Ferguson, whose role is essentially to act as an intermediary between shareholders and the chairman, has also spoken with leading investors in the publicly listed company following News Corporation’s decision to withdraw its bid for the 61% of Sky it does not already own.

The board is understood to be satisfied that there is support for the chairman, who is also News Corp deputy chief operating officer, despite the phone-hacking furore of the past three weeks.

Murdoch’s record at Sky, where he was a highly successful chief executive before moving to Wapping to head News International in 2009, as well as his continuing good relations with the current chief executive, Jeremy Darroch, is understood to have persuaded several board members to support him.
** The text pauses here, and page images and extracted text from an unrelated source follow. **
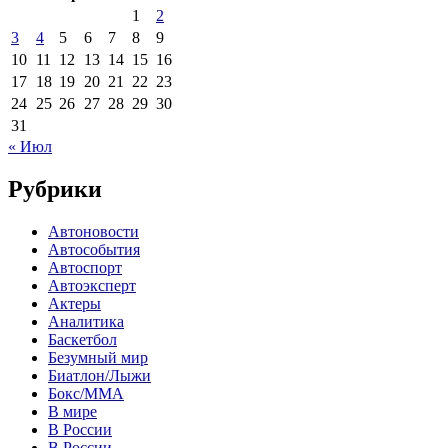
1
2
3
4
5
6
7
8
9
10
11
12
13
14
15
16
17
18
19
20
21
22
23
24
25
26
27
28
29
30
31
« Июл
Рубрики
Автоновости
Автособытия
Автоспорт
Автоэксперт
Актеры
Аналитика
Баскетбол
Безумный мир
Биатлон/Лыжи
Бокс/MMA
В мире
В России
В России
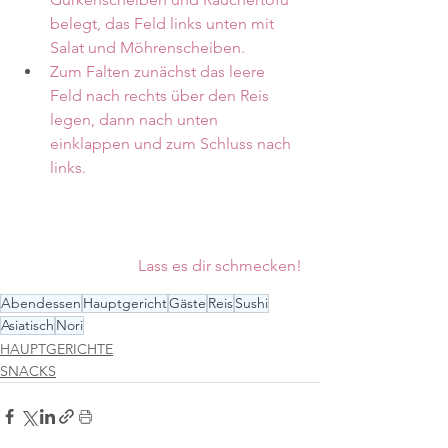
belegt, das Feld links unten mit 
Salat und Möhrenscheiben.
Zum Falten zunächst das leere 
Feld nach rechts über den Reis 
legen, dann nach unten 
einklappen und zum Schluss nach 
links.
Lass es dir schmecken!
Abendessen
Hauptgericht
Gäste
Reis
Sushi
Asiatisch
Nori
HAUPTGERICHTE
SNACKS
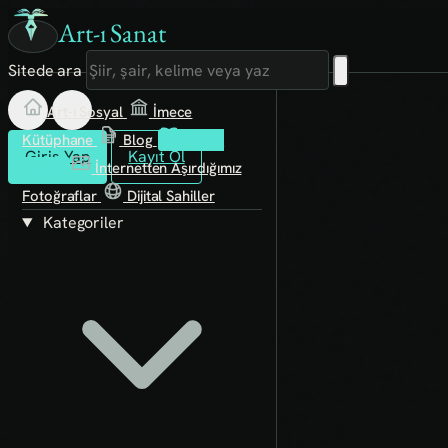
Art-ı Sanat
Sitede ara
Art-ı Sosyal
İmece
Kütüphane
Blog
Fanzin
Giriş Yap
Kayıt Ol
Rafları
İnternetten Aşırdığımız
Fotoğraflar
Dijital Sahiller
Kategoriler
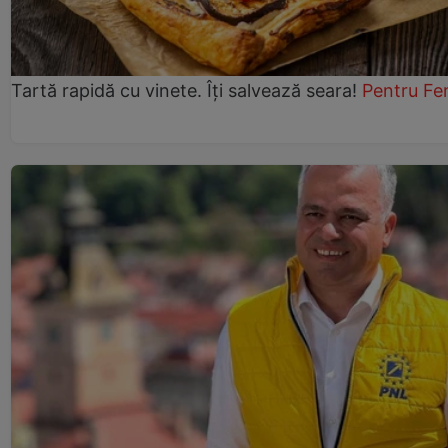
Tartă rapidă cu vinete. Îți salvează seara!
Pentru Fe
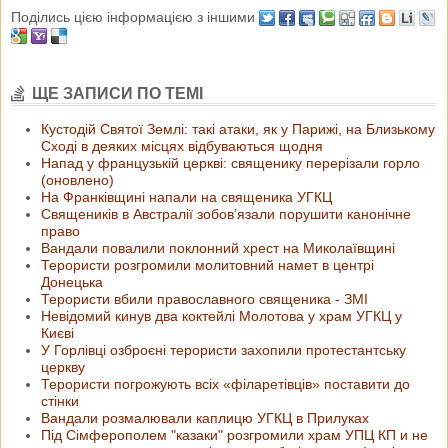
Поділись цією інформацією з іншими
ЩЕ ЗАПИСИ ПО ТЕМІ
Кустодій Святої Землі: такі атаки, як у Парижі, на Близькому
Сході в деяких місцях відбуваються щодня
Напад у французькій церкві: священику перерізали горло
(оновлено)
На Франківщині напали на священика УГКЦ
Священиків в Австралії зобов’язали порушити канонічне
право
Вандали повалили поклонний хрест на Миколаївщині
Терористи розгромили молитовний намет в центрі
Донецька
Терористи вбили православного священика - ЗМІ
Невідомий кинув два коктейлі Молотова у храм УГКЦ у
Києві
У Горлівці озброєні терористи захопили протестантську
церкву
Терористи погрожують всіх «філаретівців» поставити до
стінки
Вандали розмалювали каплицю УГКЦ в Прилуках
Під Сімферополем "казаки" розгромили храм УПЦ КП и не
None were available to comment on Tuesday.

“James is very committed to that business. He hopes and intends to stay completely engaged as non-executive chairman,” said one source close to him.

Some investors had argued that Murdoch should resign to deal with the ongoing investigations. Pirc, the pension fund advisors, called for “wholesale governance reforms” at the company.

With criminal as well as parliamentary investigations ongoing into News International’s handling of the crisis and the executives involved, BSkyB is unlikely to launch its own inquiry.

The board of Sky, which includes eight non-executives including Ferguson who are independent of News Corp out of a total of 14, is to meet on Thursday ahead of the company’s annual results the following day.

Directors are widely expected to consider some sort of return to investors either via a share buyback or a special dividend. Analysts have predicted a buyback of as much as £2bn by 2013.

One hedge fund manager, who declined to be named, said there was support among investors for a cash return. “We believe there could easily be enough to return 100p a share to investors – and possibly over 200p.”

Such a move would please investors but could prove politically sensitive given News Corp.’s (NSDQ: NWS) significant stake in the business.

“Handing Rupert Murdoch almost £1bn after all that’s happened could be politically sensitive right now,” according to one financier who declined to be named. Instead, the board could suggest looking at how to use cash reserves in a year’s time.

A number of investors opposed the last buyback scheme in 2005 in response to fears that it allowed News Corp to gain “creeping control” of the company.

At the time, the US-listed company, which also owns the Times, the Sunday Times and the Sun, owned 37%, rather than the current 39%.

Investors have also called for fresh blood to be injected into the Sky board. The independent directors include David Evans, who worked for News Corp before 1998 and several who have been on the board for close to the nine years, recommended as the maximum to ensure independence by the UK’s Financial Reporting Council.

These include Jacques Nasser, the former Ford boss, and Gail Rebuck, the head of Random House. Allan Leighton, the former Asda boss, has been on the Sky board for 11 years.

Non-executive directors whose independence has not been questioned include Andrew Higginson, a director of Tesco, and Ferguson, who is also head of Sky’s remuneration committee. Ferguson was unavailable for comment on Tuesday and his office referred all enquiries to the Sky press office.